Photo Courtesy William C. Dunlap

William "Uncle Billy" Simmons came to America from London, England in 1856. He was a miller by trade. He worked in Springfield, met and married Mary there. He bought-out the interest of Brandon and Crawford in Boston Mills in 1866 and with other members of the family, operated Boston Mills until Thompson bought out Finley in 1891.

Mary Simmons was born in Scotland and came to America with her family when she was one year old. She married Simmons in Springfield in 1859 bringing several children by previous marriage.
Both Simmons photos Courtesy Karl Arnold

William Simmons, Jr.
1836 -- 1909

Mary Simmons
1825 -- 1903

At various times the following members of the Simmons family were at Boston Mills: William Simmons, Sr. [1806-1881] and his wife, Sarah Simmons [1813-1889]. These are the parents of William Simmons, Jr. and his two brothers: Alfred A. Simmons and Edwin James Simmons, both of whom were part owners of Boston Mills for a time. All these family members were from London, England.

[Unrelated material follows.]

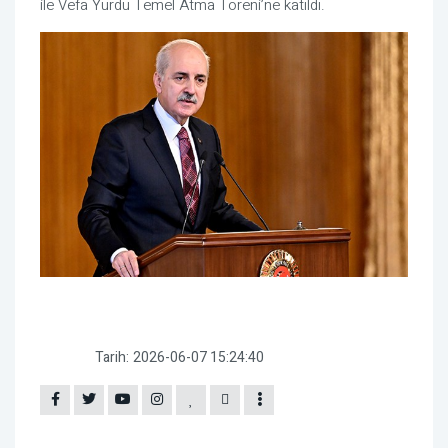
ile Vefa Yurdu Temel Atma Töreni’ne katıldı.
Tarih:
2026-06-07 15:24:40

Photos are not currently available.

Sophia Thompson, 1853 - 1928
Martin Thompson, 1846 - 1910
Martin Thompson came to America from Schleswig-Holstein in 1870. He was a miller and millwright by training.

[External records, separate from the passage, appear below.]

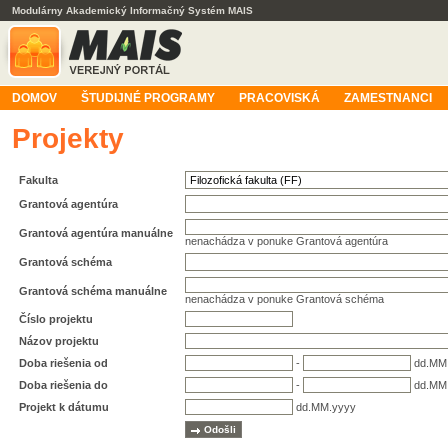
Modulárny Akademický Informačný Systém MAIS
DOMOV
ŠTUDIJNÉ PROGRAMY
PRACOVISKÁ
ZAMESTNANCI
Projekty
Fakulta
Grantová agentúra
Grantová agentúra manuálne
nenachádza v ponuke Grantová agentúra
Grantová schéma
Grantová schéma manuálne
nenachádza v ponuke Grantová schéma
Číslo projektu
Názov projektu
Doba riešenia od
-
dd.MM
Doba riešenia do
-
dd.MM
Projekt k dátumu
dd.MM.yyyy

Sophia came to America from Mecklenburg in 1870. She met and married Martin in Iowa.

In 1891, Martin Thompson bought R.C. Finley’s share. In 1897 he completed payment to Simmons and became sole owner of Boston Mills. Martin converted the mill to use roller milling machinery and operated the business until his death in 1910.

Photo Courtesy Martin E. Thompson, Sr

O. M. (Ott) Thompson, 1883 -- 1965

In 1910 at the death of his father, Martin, Otto "Ott" took over the operation of Boston Roller Mills. Ott made many significant improvements to the mill. During World War I, Ott ran the mill 24 hours a day.

When Ott passed away in 1965, his son Myrle assumed management of Thompson's Mills. By this time a warehouse at Shedd had been built and was a significant shipping and receiving point for grain.

    Myrle Thompson, 1909 -- 1982

Myrle continued to run the mill until his retirement in 1974. The mill then left the Thompson family. The mill had remained in the Thompson family for 85 years: Martin Thompson purchasing it in 1891, running it till 1910. His son Ott ran it until his death in 1965. Then Ott’s son, Myrle ran it from 1965 through 1974 when he retired and sold the mill. Boston Mill Society president Martin E. Thompson, Sr. is a grandson of the first Thompson owner.

Merlene and Dave Babits did custom milling and operated an hydroelectric plant, until the mill was sold to Oregon State Parks in 2004.